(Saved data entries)

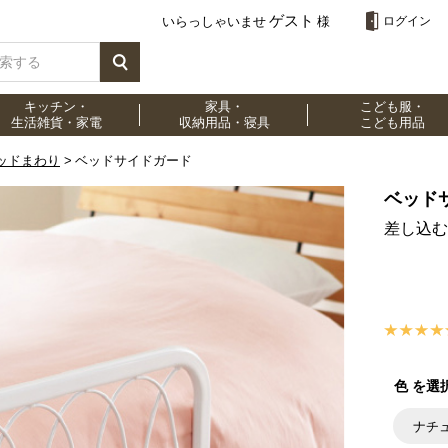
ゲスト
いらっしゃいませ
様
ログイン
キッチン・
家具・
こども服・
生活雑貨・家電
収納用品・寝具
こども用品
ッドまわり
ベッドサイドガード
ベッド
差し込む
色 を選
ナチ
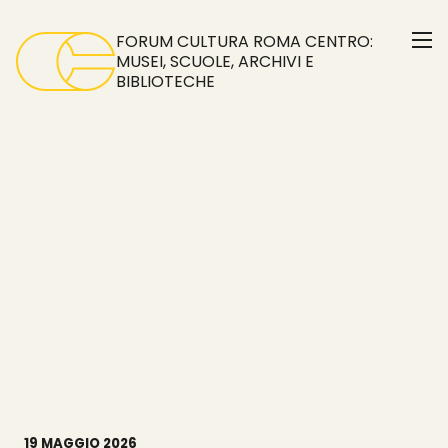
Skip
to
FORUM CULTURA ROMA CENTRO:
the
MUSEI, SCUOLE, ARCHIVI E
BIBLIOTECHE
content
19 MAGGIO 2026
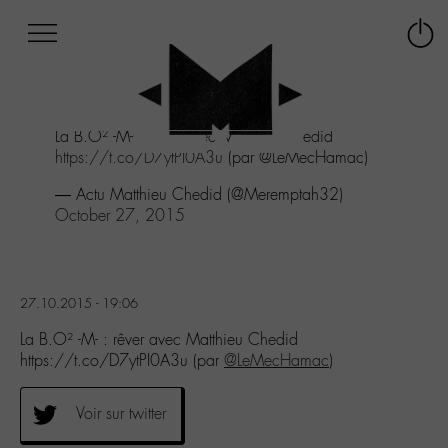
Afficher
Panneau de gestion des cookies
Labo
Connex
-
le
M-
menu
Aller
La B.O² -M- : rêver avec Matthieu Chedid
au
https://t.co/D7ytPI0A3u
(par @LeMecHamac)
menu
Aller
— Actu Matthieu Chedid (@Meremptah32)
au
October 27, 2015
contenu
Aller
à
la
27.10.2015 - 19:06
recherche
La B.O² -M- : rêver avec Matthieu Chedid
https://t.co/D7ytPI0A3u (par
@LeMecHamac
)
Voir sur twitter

### What this task involves
Search the data for the string "https". List each line that has it.

### Answer section
https://t.co/D7ytPI0A3u
https://t.co/D7ytPI0A3u (par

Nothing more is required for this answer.